Activity: Below are some records; repeat them all exactly, minus the pictures.

==== Given records

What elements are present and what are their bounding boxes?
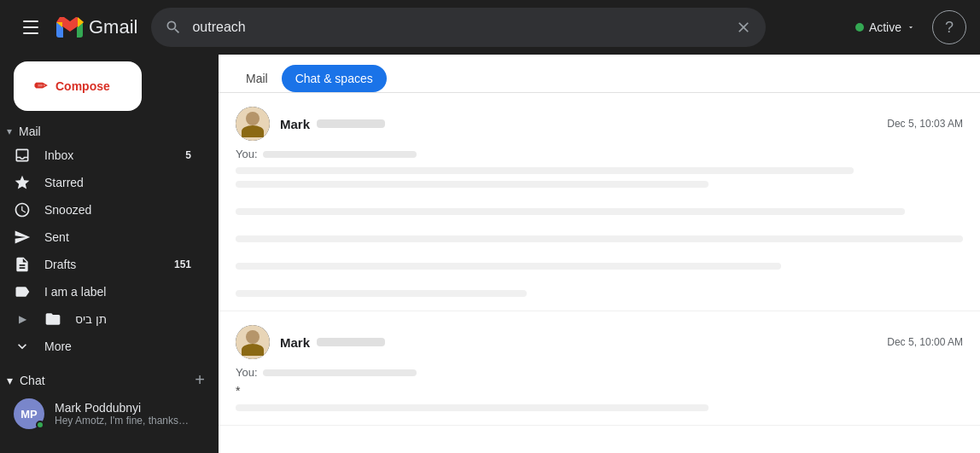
hamburger-button[interactable] xyxy=(14,10,48,44)
sender-name-bar xyxy=(317,119,385,128)
content-bars xyxy=(236,404,963,411)
sidebar-item-starred[interactable]: Starred xyxy=(0,169,205,196)
expand-icon: ▶ xyxy=(14,313,31,325)
content-bar xyxy=(236,263,781,270)
compose-label: Compose xyxy=(55,79,110,93)
message-card[interactable]: Mark Dec 5, 10:03 AM You: xyxy=(219,93,980,311)
active-status-button[interactable]: Active xyxy=(845,14,925,41)
hebrew-label: תן ביס xyxy=(75,312,191,326)
compose-icon: ✏ xyxy=(34,77,47,96)
add-chat-button[interactable]: + xyxy=(195,370,205,390)
folder-icon xyxy=(44,311,61,328)
sender-name: Mark xyxy=(280,117,310,131)
sender-name: Mark xyxy=(280,335,310,350)
message-time: Dec 5, 10:00 AM xyxy=(887,336,963,348)
sidebar-item-more[interactable]: More xyxy=(0,333,205,360)
message-time: Dec 5, 10:03 AM xyxy=(887,118,963,130)
search-icon[interactable] xyxy=(165,19,182,36)
content-bar xyxy=(236,290,527,297)
spacer xyxy=(236,276,963,283)
tab-mail[interactable]: Mail xyxy=(232,65,282,92)
starred-icon xyxy=(14,174,31,191)
sidebar-item-snoozed[interactable]: Snoozed xyxy=(0,196,205,224)
avatar xyxy=(236,107,270,141)
chat-header-left: ▾ Chat xyxy=(7,374,45,387)
inbox-icon xyxy=(14,147,31,164)
logo: Gmail xyxy=(55,12,137,43)
help-button[interactable]: ? xyxy=(932,10,966,44)
chevron-down-icon xyxy=(907,23,915,32)
help-icon: ? xyxy=(945,19,954,37)
preview-bar xyxy=(263,151,417,158)
spacer xyxy=(236,195,963,201)
preview-bar xyxy=(263,369,417,376)
active-status-label: Active xyxy=(869,20,901,34)
star-marker: * xyxy=(236,384,963,398)
chat-item-mark[interactable]: MP Mark Poddubnyi Hey Amotz, I'm fine, t… xyxy=(0,393,205,434)
sender-name-bar xyxy=(317,338,385,346)
chat-contact-name: Mark Poddubnyi xyxy=(55,401,191,415)
chat-status-online-dot xyxy=(36,421,44,429)
content-bar xyxy=(236,404,709,411)
drafts-label: Drafts xyxy=(44,258,160,271)
content-bar xyxy=(236,208,905,215)
snoozed-label: Snoozed xyxy=(44,203,191,217)
compose-button[interactable]: ✏ Compose xyxy=(14,61,142,111)
content-bar xyxy=(236,235,963,242)
message-meta: Mark xyxy=(280,117,877,131)
drafts-badge: 151 xyxy=(174,258,191,270)
snoozed-icon xyxy=(14,201,31,218)
inbox-label: Inbox xyxy=(44,148,172,162)
search-input[interactable] xyxy=(192,20,725,35)
sidebar: ✏ Compose ▾ Mail Inbox 5 Starred xyxy=(0,55,219,453)
content-bars xyxy=(236,167,963,297)
tab-chat-spaces[interactable]: Chat & spaces xyxy=(282,65,387,92)
sent-icon xyxy=(14,229,31,246)
main-layout: ✏ Compose ▾ Mail Inbox 5 Starred xyxy=(0,55,980,453)
sidebar-item-drafts[interactable]: Drafts 151 xyxy=(0,251,205,278)
message-you-line: You: xyxy=(236,366,963,379)
sent-label: Sent xyxy=(44,230,191,244)
message-header: Mark Dec 5, 10:03 AM xyxy=(236,107,963,141)
chat-section-label: Chat xyxy=(20,374,45,387)
more-icon xyxy=(14,338,31,355)
inbox-badge: 5 xyxy=(185,149,191,161)
starred-label: Starred xyxy=(44,176,191,189)
gmail-logo-icon xyxy=(55,12,85,43)
message-meta: Mark xyxy=(280,335,877,350)
content-area: Mail Chat & spaces Mark Dec 5, 10:03 AM xyxy=(219,55,980,453)
label-item-label: I am a label xyxy=(44,285,191,299)
drafts-icon xyxy=(14,256,31,273)
chat-section: ▾ Chat + MP Mark Poddubnyi Hey Amotz, I'… xyxy=(0,363,219,434)
mail-chevron-icon: ▾ xyxy=(7,125,12,137)
app-title: Gmail xyxy=(89,16,137,38)
chat-avatar-wrap: MP xyxy=(14,398,44,429)
chat-section-header[interactable]: ▾ Chat + xyxy=(0,363,219,393)
search-bar xyxy=(151,8,766,47)
message-header: Mark Dec 5, 10:00 AM xyxy=(236,325,963,359)
message-card[interactable]: Mark Dec 5, 10:00 AM You: * xyxy=(219,311,980,426)
content-bar xyxy=(236,167,854,174)
sidebar-item-label[interactable]: I am a label xyxy=(0,278,205,305)
sidebar-item-sent[interactable]: Sent xyxy=(0,224,205,251)
spacer xyxy=(236,249,963,256)
clear-search-icon[interactable] xyxy=(735,19,752,36)
spacer xyxy=(236,222,963,229)
active-status-dot xyxy=(855,23,864,32)
more-label: More xyxy=(44,340,191,353)
message-you-line: You: xyxy=(236,148,963,160)
topbar-right: Active ? xyxy=(845,10,966,44)
chat-chevron-icon: ▾ xyxy=(7,374,13,387)
avatar xyxy=(236,325,270,359)
mail-section-header[interactable]: ▾ Mail xyxy=(0,118,219,142)
you-prefix: You: xyxy=(236,366,258,379)
chat-info: Mark Poddubnyi Hey Amotz, I'm fine, than… xyxy=(55,401,191,427)
label-icon xyxy=(14,283,31,300)
messages-list: Mark Dec 5, 10:03 AM You: xyxy=(219,93,980,453)
chat-preview: Hey Amotz, I'm fine, thanks, ... xyxy=(55,415,191,427)
sidebar-item-inbox[interactable]: Inbox 5 xyxy=(0,142,205,169)
content-bar xyxy=(236,181,709,188)
you-prefix: You: xyxy=(236,148,258,160)
tab-bar: Mail Chat & spaces xyxy=(219,55,980,93)
sidebar-item-hebrew[interactable]: ▶ תן ביס xyxy=(0,305,205,333)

========

Your solution:
What elements are present and what are their bounding boxes?
hamburger-button[interactable] xyxy=(14,10,48,44)
sender-name-bar xyxy=(317,119,385,128)
content-bars xyxy=(236,404,963,411)
sidebar-item-starred[interactable]: Starred xyxy=(0,169,205,196)
expand-icon: ▶ xyxy=(14,313,31,325)
content-bar xyxy=(236,263,781,270)
compose-label: Compose xyxy=(55,79,110,93)
message-card[interactable]: Mark Dec 5, 10:03 AM You: xyxy=(219,93,980,311)
active-status-button[interactable]: Active xyxy=(845,14,925,41)
hebrew-label: תן ביס xyxy=(75,312,191,326)
compose-icon: ✏ xyxy=(34,77,47,96)
add-chat-button[interactable]: + xyxy=(195,370,205,390)
folder-icon xyxy=(44,311,61,328)
sender-name: Mark xyxy=(280,117,310,131)
sender-name: Mark xyxy=(280,335,310,350)
message-time: Dec 5, 10:00 AM xyxy=(887,336,963,348)
sidebar-item-more[interactable]: More xyxy=(0,333,205,360)
message-time: Dec 5, 10:03 AM xyxy=(887,118,963,130)
search-icon[interactable] xyxy=(165,19,182,36)
content-bar xyxy=(236,290,527,297)
spacer xyxy=(236,276,963,283)
tab-mail[interactable]: Mail xyxy=(232,65,282,92)
starred-icon xyxy=(14,174,31,191)
sidebar-item-snoozed[interactable]: Snoozed xyxy=(0,196,205,224)
avatar xyxy=(236,107,270,141)
chat-header-left: ▾ Chat xyxy=(7,374,45,387)
inbox-icon xyxy=(14,147,31,164)
logo: Gmail xyxy=(55,12,137,43)
help-button[interactable]: ? xyxy=(932,10,966,44)
chevron-down-icon xyxy=(907,23,915,32)
help-icon: ? xyxy=(945,19,954,37)
preview-bar xyxy=(263,151,417,158)
spacer xyxy=(236,195,963,201)
preview-bar xyxy=(263,369,417,376)
active-status-label: Active xyxy=(869,20,901,34)
star-marker: * xyxy=(236,384,963,398)
chat-item-mark[interactable]: MP Mark Poddubnyi Hey Amotz, I'm fine, t… xyxy=(0,393,205,434)
sender-name-bar xyxy=(317,338,385,346)
chat-contact-name: Mark Poddubnyi xyxy=(55,401,191,415)
chat-status-online-dot xyxy=(36,421,44,429)
content-bar xyxy=(236,404,709,411)
drafts-label: Drafts xyxy=(44,258,160,271)
content-bar xyxy=(236,208,905,215)
snoozed-label: Snoozed xyxy=(44,203,191,217)
compose-button[interactable]: ✏ Compose xyxy=(14,61,142,111)
content-bar xyxy=(236,235,963,242)
message-meta: Mark xyxy=(280,117,877,131)
drafts-badge: 151 xyxy=(174,258,191,270)
snoozed-icon xyxy=(14,201,31,218)
inbox-label: Inbox xyxy=(44,148,172,162)
search-input[interactable] xyxy=(192,20,725,35)
sidebar: ✏ Compose ▾ Mail Inbox 5 Starred xyxy=(0,55,219,453)
content-bars xyxy=(236,167,963,297)
tab-chat-spaces[interactable]: Chat & spaces xyxy=(282,65,387,92)
sent-icon xyxy=(14,229,31,246)
main-layout: ✏ Compose ▾ Mail Inbox 5 Starred xyxy=(0,55,980,453)
sidebar-item-drafts[interactable]: Drafts 151 xyxy=(0,251,205,278)
message-you-line: You: xyxy=(236,366,963,379)
sent-label: Sent xyxy=(44,230,191,244)
message-header: Mark Dec 5, 10:03 AM xyxy=(236,107,963,141)
chat-section-label: Chat xyxy=(20,374,45,387)
more-icon xyxy=(14,338,31,355)
inbox-badge: 5 xyxy=(185,149,191,161)
starred-label: Starred xyxy=(44,176,191,189)
gmail-logo-icon xyxy=(55,12,85,43)
message-meta: Mark xyxy=(280,335,877,350)
content-area: Mail Chat & spaces Mark Dec 5, 10:03 AM xyxy=(219,55,980,453)
label-item-label: I am a label xyxy=(44,285,191,299)
drafts-icon xyxy=(14,256,31,273)
chat-section: ▾ Chat + MP Mark Poddubnyi Hey Amotz, I'… xyxy=(0,363,219,434)
mail-chevron-icon: ▾ xyxy=(7,125,12,137)
app-title: Gmail xyxy=(89,16,137,38)
chat-avatar-wrap: MP xyxy=(14,398,44,429)
chat-section-header[interactable]: ▾ Chat + xyxy=(0,363,219,393)
search-bar xyxy=(151,8,766,47)
message-header: Mark Dec 5, 10:00 AM xyxy=(236,325,963,359)
message-card[interactable]: Mark Dec 5, 10:00 AM You: * xyxy=(219,311,980,426)
content-bar xyxy=(236,167,854,174)
sidebar-item-label[interactable]: I am a label xyxy=(0,278,205,305)
sidebar-item-sent[interactable]: Sent xyxy=(0,224,205,251)
spacer xyxy=(236,249,963,256)
clear-search-icon[interactable] xyxy=(735,19,752,36)
spacer xyxy=(236,222,963,229)
active-status-dot xyxy=(855,23,864,32)
more-label: More xyxy=(44,340,191,353)
message-you-line: You: xyxy=(236,148,963,160)
topbar-right: Active ? xyxy=(845,10,966,44)
chat-chevron-icon: ▾ xyxy=(7,374,13,387)
avatar xyxy=(236,325,270,359)
mail-section-header[interactable]: ▾ Mail xyxy=(0,118,219,142)
you-prefix: You: xyxy=(236,366,258,379)
chat-info: Mark Poddubnyi Hey Amotz, I'm fine, than… xyxy=(55,401,191,427)
label-icon xyxy=(14,283,31,300)
messages-list: Mark Dec 5, 10:03 AM You: xyxy=(219,93,980,453)
chat-preview: Hey Amotz, I'm fine, thanks, ... xyxy=(55,415,191,427)
sidebar-item-inbox[interactable]: Inbox 5 xyxy=(0,142,205,169)
content-bar xyxy=(236,181,709,188)
you-prefix: You: xyxy=(236,148,258,160)
tab-bar: Mail Chat & spaces xyxy=(219,55,980,93)
sidebar-item-hebrew[interactable]: ▶ תן ביס xyxy=(0,305,205,333)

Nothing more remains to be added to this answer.